I don't like to foist a sexual identity on people or movies. I think of the Ani DiFranco song "In or Out"--"their eyes are all asking are you in, or are you out and I think, oh man, what is this about?" On the other hand, the movie makes a lot more sense if you assume Roddy Piper's John Nada and Keith David's Frank Armitage are in love.

The movie has the least interesting John Carpenter soundtrack I've heard--most of the time we hear the same three notes on guitar played repeatedly as we watch Nada walk around town, trying to get work or wandering. He finally catches a break with a construction crew though he's discouraged when it's mentioned that it's a union job, at which point the camera cuts to a group of Hispanic workers chatting.

Which seemed like it was playing on a right wing fear of Mexican-American labour unions. But maybe not since Nada does get the job and starts working shirtless, his improbable physique scoped out by Keith David's character Frank.


Nada needs a place to stay so he follows Frank to the shanty town where Frank lives across the street from a church. Frank later mentions having a wife and kids but we never see them. After Nada discovers the magic glasses that lets him see the aliens pretending to be humans, the film has its most perplexing scene when Nada and Frank get into a prolonged, five minute brawl.

It's a good fight scene, obviously Piper's in familiar territory. But it doesn't make any sense. All Nada wanted was for Frank to wear the glasses and the fight erupts when Frank repeatedly refuses to do so. On Wikipedia, Carpenter is quoted as comparing it to the brawl between John Wayne and Victor McLaglen at the end of The Quiet Man. That fight was not a fight to the death and was designed as a way for two characters to work out their issues in a form of cultural subconscious hyper-masculine communication.
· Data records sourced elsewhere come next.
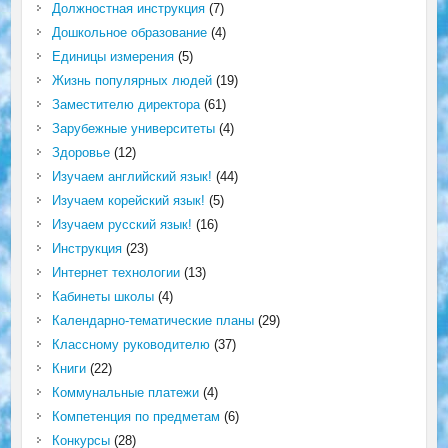
Должностная инструкция
(7)
Дошкольное образование
(4)
Единицы измерения
(5)
Жизнь популярных людей
(19)
Заместителю директора
(61)
Зарубежные университеты
(4)
Здоровье
(12)
Изучаем английский язык!
(44)
Изучаем корейский язык!
(5)
Изучаем русский язык!
(16)
Инструкция
(23)
Интернет технологии
(13)
Кабинеты школы
(4)
Календарно-тематические планы
(29)
Классному руководителю
(37)
Книги
(22)
Коммунальные платежи
(4)
Компетенция по предметам
(6)
Конкурсы
(28)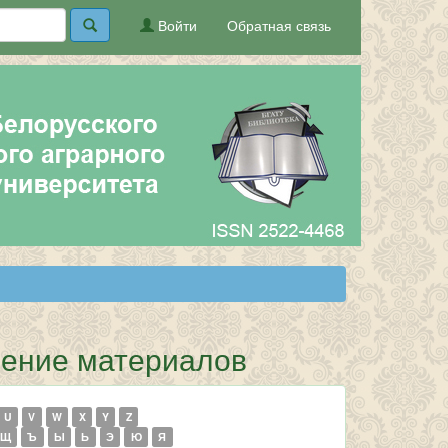
Войти
Обратная связь
шение материалов
U
V
W
X
Y
Z
Щ
Ъ
Ы
Ь
Э
Ю
Я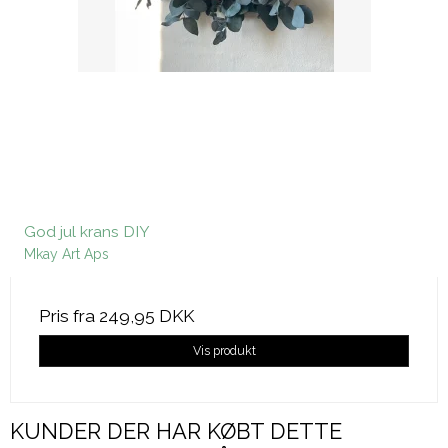
God jul krans DIY
Mkay Art Aps
Pris fra
249,95 DKK
Vis produkt
KUNDER DER HAR KØBT DETTE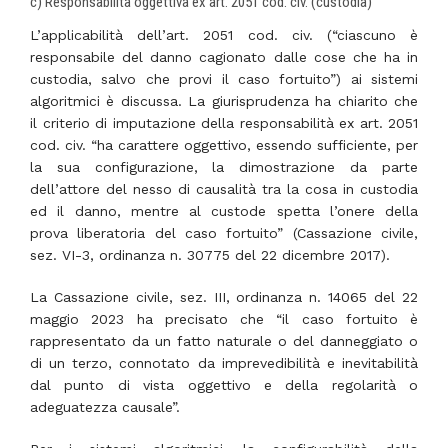
c) Responsabilità oggettiva ex art. 2051 cod. civ. (custodia)
L’applicabilità dell’art. 2051 cod. civ. (“ciascuno è
responsabile del danno cagionato dalle cose che ha in
custodia, salvo che provi il caso fortuito”) ai sistemi
algoritmici è discussa. La giurisprudenza ha chiarito che
il criterio di imputazione della responsabilità ex art. 2051
cod. civ. “ha carattere oggettivo, essendo sufficiente, per
la sua configurazione, la dimostrazione da parte
dell’attore del nesso di causalità tra la cosa in custodia
ed il danno, mentre al custode spetta l’onere della
prova liberatoria del caso fortuito” (Cassazione civile,
sez. VI-3, ordinanza n. 30775 del 22 dicembre 2017).
La Cassazione civile, sez. III, ordinanza n. 14065 del 22
maggio 2023 ha precisato che “il caso fortuito è
rappresentato da un fatto naturale o del danneggiato o
di un terzo, connotato da imprevedibilità e inevitabilità
dal punto di vista oggettivo e della regolarità o
adeguatezza causale”.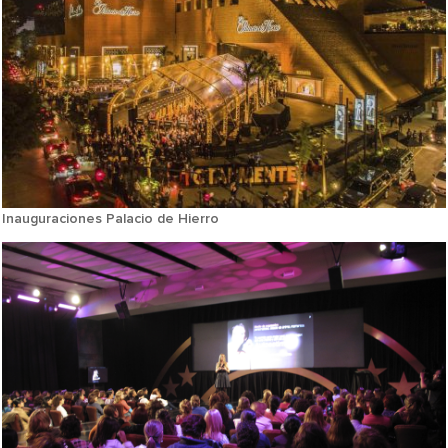
Inauguraciones Palacio de Hierro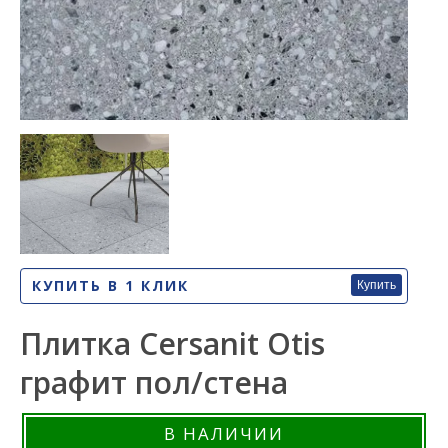
КУПИТЬ В 1 КЛИК
Купить
Плитка Cersanit Otis
графит пол/стена
В НАЛИЧИИ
These issues built over the whole movie having to do with tradition and pride--Wayne's character trying to buy land that McLaglen's felt was his by right, the issue further complicated by Wayne's relationship with McLaglen's sister and--well, you can go watch The Quiet Man. You should, it's a great movie. But Frank and Nada had nothing like that. They basically just seem friendly, if a little brisk, when suddenly Nada, who's anxious about the whole world apparently being taken over by aliens, puts everything aside to grapple with Frank, who apparently just can't put on a pair of fucking glasses.

When Frank finally puts on the glasses--seeing how things truly are--the two check into a cheap hotel room together, although they had to live in a shanty town before, and Nada says sarcastically, "Ain't love grand?" and starts telling Frank about how he was abused as a child. I am quite certain I'm not the first person to comment on what this seems like--I haven't even mentioned how encouragements to procreate through relationships with the opposite sex are part of the sinister subliminal messages Nada is able to see. The only female character is played by the sinister looking Meg Foster (most notable, to me, for playing the casino cashier in the new Twin Peaks).

Like I said, I don't like to impose a sexual identity on anyone, but how does any of this make sense if Nada and Frank aren't discovering a physical love for each other? Either way, Frank is oddly underdeveloped. If the two really are meant to be taken as being in love, it would have been nice if the film explored it more directly.

Aside from the political allegory, the film seems to be well-known for Roddy Piper's line about how he's "here to chew bubblegum and kick ass and I'm all out of bubblegum." The bullshitting humour in this reflects the humour found in much of the film, its irony never quite meshing with the ghoulish beings taking over the world and the real threat this presents. Maybe the discord is supposed to be there, though--it's supposed to be discomforting that aliens and Meg Foster are crashing the bubblegum party.